University President Jim Ryan addressed controversy over critical signs posted on Lawn room doors and criticism of the Board of Visitors’ recent vote to contextualize the Thomas Jefferson statue in written remarks issued Friday. The University will consider imposing regulations on Lawn room residents as early as next year, according to Ryan.
The signs, which contain profanity such as “f—k UVA” and criticism of the University’s history of enslavement and inaccessibility, have generated calls for removal from some alumni and community members.
“Personally, I find the signs deeply disappointing, not simply because of their language and location, but because they fail to acknowledge any of the progress that this University has made to become more diverse, equitable, and inclusive,” Ryan said. “I believe those efforts deserve our gratitude and respect and are a source of inspiration to continue the work ahead.”
University Counsel Timothy Heaphy — who said he has received feedback from various alumni about possible “legal remedies” the University could use to restrict this type of speech — confirmed that the signs are protected under the First Amendment and do not violate University policy or any provision of the housing contract signed by Lawn residents.

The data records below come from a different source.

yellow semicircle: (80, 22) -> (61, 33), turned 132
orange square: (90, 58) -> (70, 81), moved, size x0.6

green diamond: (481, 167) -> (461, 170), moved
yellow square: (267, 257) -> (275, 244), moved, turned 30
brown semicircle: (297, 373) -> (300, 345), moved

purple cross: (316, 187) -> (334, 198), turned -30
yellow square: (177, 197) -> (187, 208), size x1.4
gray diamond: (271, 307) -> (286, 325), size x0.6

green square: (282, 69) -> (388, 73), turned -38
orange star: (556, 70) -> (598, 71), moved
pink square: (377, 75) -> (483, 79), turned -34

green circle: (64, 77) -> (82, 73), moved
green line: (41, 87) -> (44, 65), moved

“The Lawn is a public place and those who view these signs are not involuntarily submitted to their offensive character,” Heaphy said in a letter to University Rector James Murray. “While the speech may clash with the beauty of the Lawn and violate an objective sense of decorum, its regulation would be content-based and unconstitutional.”
Heaphy said that the University could institute a blanket ban on all signs, including those that advertise upcoming events or activities, as well as those that critique the University.
In his remarks, Ryan said that the University will consider implementing additional regulations on Lawn residents before the next academic year and before the next class of students moves onto the Lawn.
Ryan also said that he has received various inquiries about the Board’s vote to contextualize the Thomas Jefferson statue located on the north side of the Rotunda. According to the resolution, the University plans to work with historians and other experts to acknowledge the accomplishments of Jefferson as a founding father, but also recognize his ownership of enslaved people, usage of enslaved laborers to build and maintain the University and other “contradictory writings and actions.”
The Jefferson statue was the site of a protest last summer following the death of George Floyd at which demonstrators called for the statue’s removal. It was also the location of a confrontation between white supremacists and counter-protestors in August 2017.
Ryan said that the University may contextualize the statue through a plaque or in a digital format and said that the contextualization will provide “historical facts to help understand both Mr. Jefferson and the statue.”
“It will not make judgments, but relay historical truths about his remarkable life, an effort consistent with our purpose as a University — to educate and pursue the truth,” Ryan said.
Though the statue has generated calls for removal, Ryan said that he does not support the removal of the statue, nor would he ever approve an effort to do so.
“As long as I am president, the University of Virginia will not walk away from Thomas Jefferson,” Ryan said.